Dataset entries
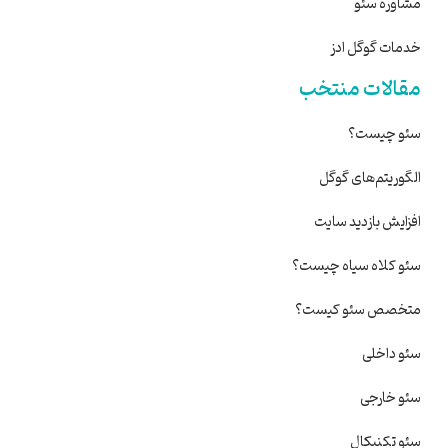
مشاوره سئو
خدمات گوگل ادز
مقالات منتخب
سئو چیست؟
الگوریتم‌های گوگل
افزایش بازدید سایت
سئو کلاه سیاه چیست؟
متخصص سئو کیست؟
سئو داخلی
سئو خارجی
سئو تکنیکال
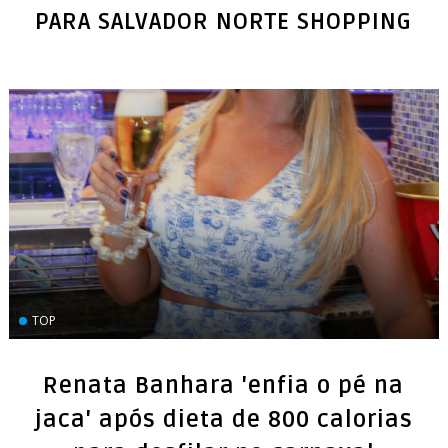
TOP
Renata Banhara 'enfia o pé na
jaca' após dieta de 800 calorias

---

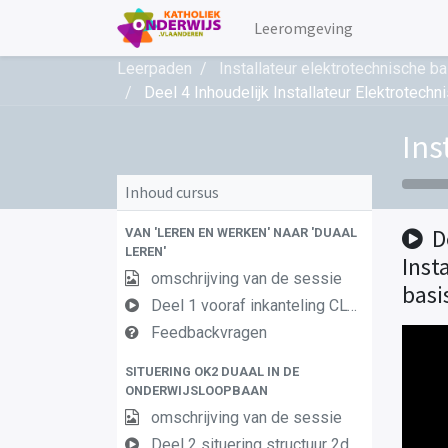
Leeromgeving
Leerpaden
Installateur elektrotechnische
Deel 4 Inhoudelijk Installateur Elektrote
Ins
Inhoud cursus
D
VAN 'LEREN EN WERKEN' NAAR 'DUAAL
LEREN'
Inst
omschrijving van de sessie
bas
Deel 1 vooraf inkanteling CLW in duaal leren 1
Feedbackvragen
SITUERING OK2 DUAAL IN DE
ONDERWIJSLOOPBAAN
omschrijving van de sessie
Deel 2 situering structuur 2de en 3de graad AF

* _TASK GOAL_
All lines above from the one holding "SITUERING OK2 DUAAL IN DE" to the one holding "Deel 2 situering", inclusive, are to be copied exactly; no other line is wanted.

* _RESPONSE TO THE TASK_
SITUERING OK2 DUAAL IN DE
ONDERWIJSLOOPBAAN
omschrijving van de sessie
Deel 2 situering structuur 2de en 3de graad AF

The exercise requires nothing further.